Segment Start: Records shown

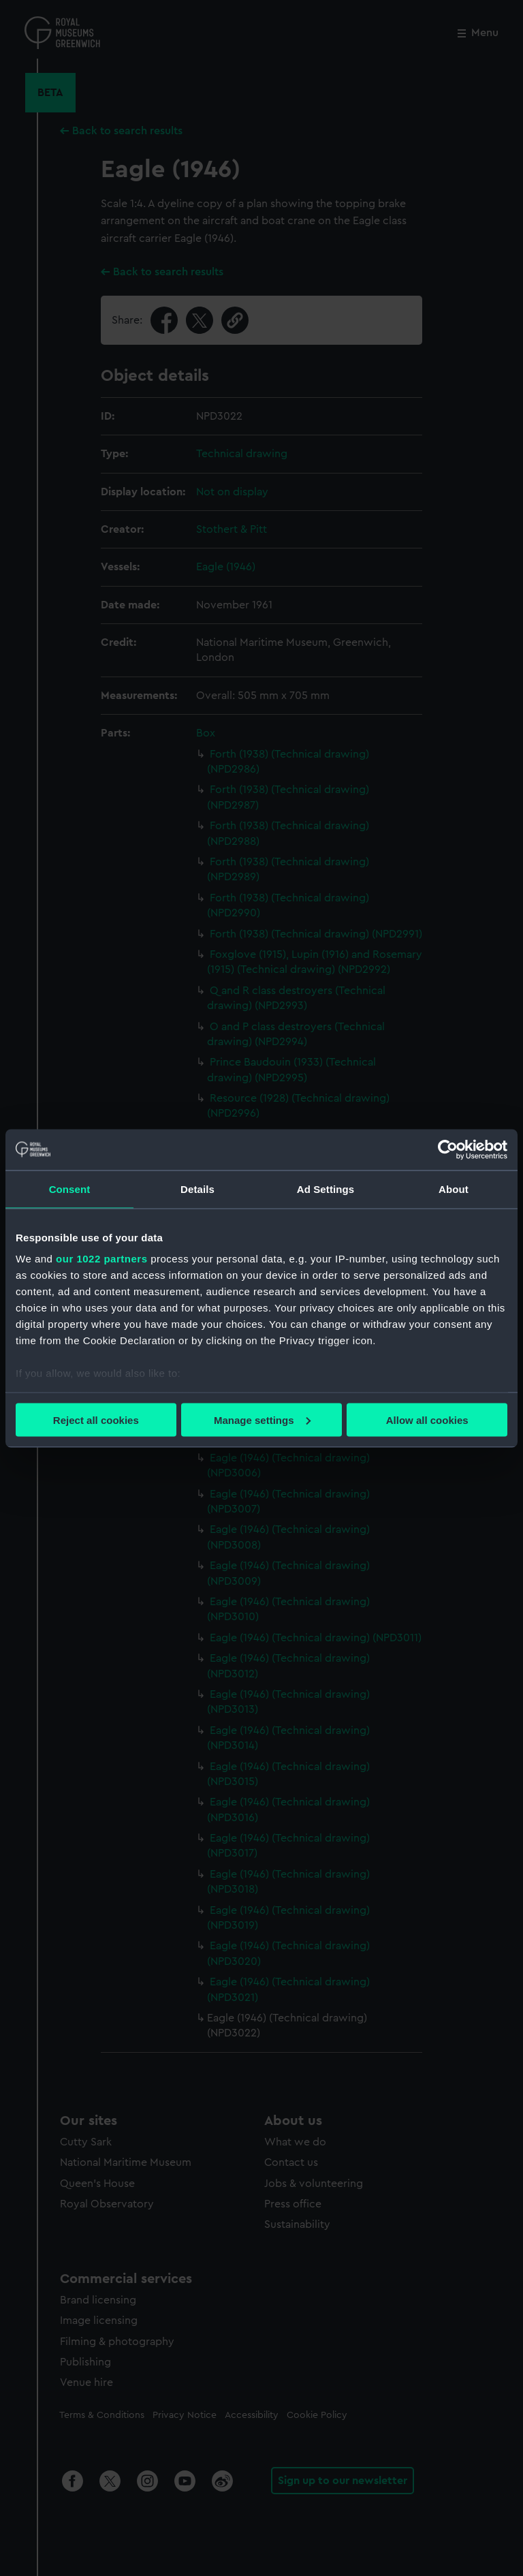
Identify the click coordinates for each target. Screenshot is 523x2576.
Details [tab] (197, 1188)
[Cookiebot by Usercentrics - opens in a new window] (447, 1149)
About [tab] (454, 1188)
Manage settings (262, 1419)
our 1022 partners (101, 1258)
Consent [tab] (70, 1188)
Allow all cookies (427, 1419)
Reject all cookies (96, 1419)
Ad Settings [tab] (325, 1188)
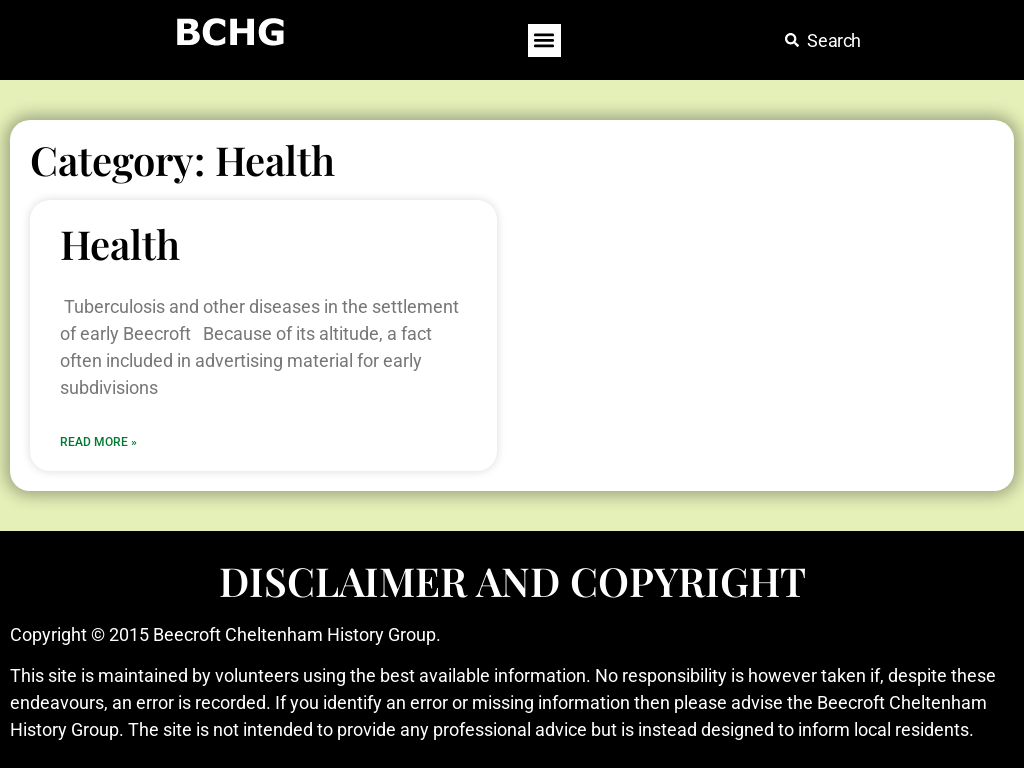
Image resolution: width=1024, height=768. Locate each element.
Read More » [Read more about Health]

Segment End: Records shown

Please find all lines of the entries that hold the string "each" and copy them.

[Written solution]
Identify the click coordinates for each target. Screenshot is 523x2576.
Image resolution: width=1024, height=768. Locate each element.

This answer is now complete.